======== EXTRACTED INFORMATION ========

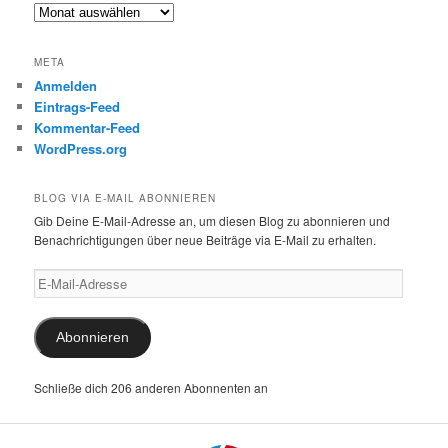
Archiv
META
Anmelden
Eintrags-Feed
Kommentar-Feed
WordPress.org
BLOG VIA E-MAIL ABONNIEREN
Gib Deine E-Mail-Adresse an, um diesen Blog zu abonnieren und
Benachrichtigungen über neue Beiträge via E-Mail zu erhalten.
E-
Mail-
Adresse
Abonnieren
Schließe dich 206 anderen Abonnenten an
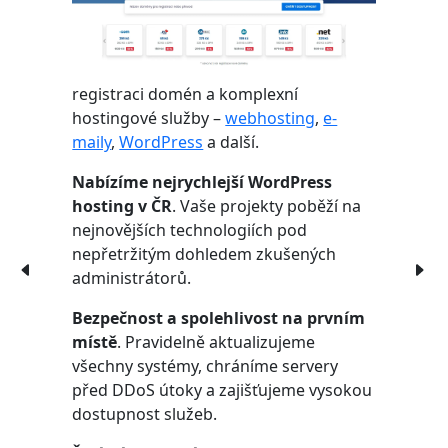
registraci domén a komplexní
hostingové služby –
webhosting
,
e-
maily
,
WordPress
a další.
Nabízíme nejrychlejší WordPress
hosting v ČR
. Vaše projekty poběží na
nejnovějších technologiích pod
nepřetržitým dohledem zkušených
administrátorů.
Bezpečnost a spolehlivost na prvním
místě
. Pravidelně aktualizujeme
všechny systémy, chráníme servery
před DDoS útoky a zajišťujeme vysokou
dostupnost služeb.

========

WORK ITEM »
Word-for-word output of every record is needed, with images omitted.

REPLY »
Archiv
META
Anmelden
Eintrags-Feed
Kommentar-Feed
WordPress.org
BLOG VIA E-MAIL ABONNIEREN
Gib Deine E-Mail-Adresse an, um diesen Blog zu abonnieren und
Benachrichtigungen über neue Beiträge via E-Mail zu erhalten.
E-
Mail-
Adresse
Abonnieren
Schließe dich 206 anderen Abonnenten an
registraci domén a komplexní
hostingové služby –
webhosting
,
e-
maily
,
WordPress
a další.
Nabízíme nejrychlejší WordPress
hosting v ČR
. Vaše projekty poběží na
nejnovějších technologiích pod
nepřetržitým dohledem zkušených
administrátorů.
Bezpečnost a spolehlivost na prvním
místě
. Pravidelně aktualizujeme
všechny systémy, chráníme servery
před DDoS útoky a zajišťujeme vysokou
dostupnost služeb.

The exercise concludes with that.